• [Records provided]
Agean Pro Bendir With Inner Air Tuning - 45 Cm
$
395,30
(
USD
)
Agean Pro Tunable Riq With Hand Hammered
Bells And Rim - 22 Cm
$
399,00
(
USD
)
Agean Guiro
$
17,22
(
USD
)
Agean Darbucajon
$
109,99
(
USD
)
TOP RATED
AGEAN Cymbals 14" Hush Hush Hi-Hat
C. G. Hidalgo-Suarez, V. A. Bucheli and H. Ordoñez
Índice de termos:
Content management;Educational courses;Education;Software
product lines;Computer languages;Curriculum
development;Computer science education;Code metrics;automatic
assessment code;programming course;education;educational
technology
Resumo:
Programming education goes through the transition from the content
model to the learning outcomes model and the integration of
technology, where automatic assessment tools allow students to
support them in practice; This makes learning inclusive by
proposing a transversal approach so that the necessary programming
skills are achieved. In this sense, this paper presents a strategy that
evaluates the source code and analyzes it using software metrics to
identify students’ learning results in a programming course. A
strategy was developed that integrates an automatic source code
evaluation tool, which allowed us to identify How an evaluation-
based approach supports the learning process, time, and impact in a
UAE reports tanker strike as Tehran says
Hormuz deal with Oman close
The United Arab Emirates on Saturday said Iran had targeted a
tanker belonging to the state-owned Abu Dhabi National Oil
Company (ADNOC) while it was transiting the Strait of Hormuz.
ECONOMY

---

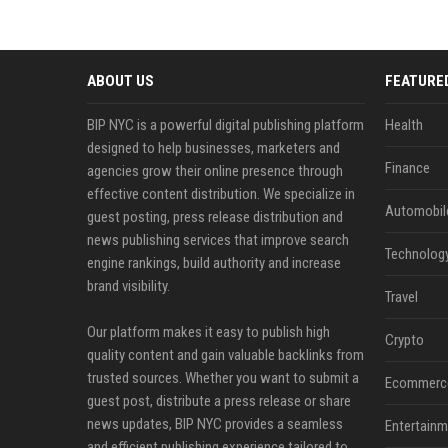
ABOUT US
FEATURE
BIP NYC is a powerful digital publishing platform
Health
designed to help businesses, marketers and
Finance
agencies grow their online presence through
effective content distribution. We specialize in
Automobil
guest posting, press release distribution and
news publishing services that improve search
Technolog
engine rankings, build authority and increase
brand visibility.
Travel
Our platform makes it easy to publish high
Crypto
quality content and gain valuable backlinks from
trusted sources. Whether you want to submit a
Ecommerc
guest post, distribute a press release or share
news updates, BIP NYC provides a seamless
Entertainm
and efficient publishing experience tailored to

• [Problem to solve] When you reach the line with "Agean Pro Bendir" in the records above, start writing out lines exactly, and stop once the line with "support them in" has been written; include nothing else.

• [Expected answer]
Agean Pro Bendir With Inner Air Tuning - 45 Cm
$
395,30
(
USD
)
Agean Pro Tunable Riq With Hand Hammered
Bells And Rim - 22 Cm
$
399,00
(
USD
)
Agean Guiro
$
17,22
(
USD
)
Agean Darbucajon
$
109,99
(
USD
)
TOP RATED
AGEAN Cymbals 14" Hush Hush Hi-Hat
C. G. Hidalgo-Suarez, V. A. Bucheli and H. Ordoñez
Índice de termos:
Content management;Educational courses;Education;Software
product lines;Computer languages;Curriculum
development;Computer science education;Code metrics;automatic
assessment code;programming course;education;educational
technology
Resumo:
Programming education goes through the transition from the content
model to the learning outcomes model and the integration of
technology, where automatic assessment tools allow students to
support them in practice; This makes learning inclusive by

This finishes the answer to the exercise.